Rackspace fared the worst of the major providers, with 63 percent of those who had attempted to implement a public cloud with Rackspace saying the attempt had stalled or failed. AWS did only slightly better, with 57 percent reporting their attempt was unsuccessful, while Microsoft Azure implementation stalled or failed only 44 percent of the time.

Implementations with VMware-based providers were successful for two-thirds of respondents.

Among the commonly experienced but unexpected challenges, confusing and unpredictable price, noisy neighbors, expensive service contracts, downtime, service management learning curve, and scalability were all named by between 33 and 38 percent of those surveyed.

“Stories about successful cloud implementations are captivating, but the reality is that cloud is more complex than many news headlines make it out to be,” Dennis Drogseth, vice president, EMA said. “Companies must be self-aware.
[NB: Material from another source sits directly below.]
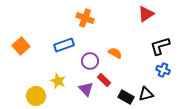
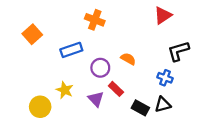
orange square: (21, 46) -> (32, 34), moved
blue cross: (163, 70) -> (165, 78), moved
Unless they have an experienced staff that can manipulate the mass-market systems of the big providers, they should seek cloud vendors that take a different, personalized approach.”

Despite often being an add-on service, “high quality, highly available” phone support is critical for 98 percent of companies, according to the survey.

Professional services were required to adopt cloud services for 80 percent of respondents, for help with key areas such as security, compliance, and integration.

A drastic price cut by Google, a series of more incremental reductions by AWS, and corresponding moves by Azure have made cloud computing and storage much less expensive than it was even recently.

Rackspace publicly cautioned against focusing on price to the exclusion of other factors in a May blog post.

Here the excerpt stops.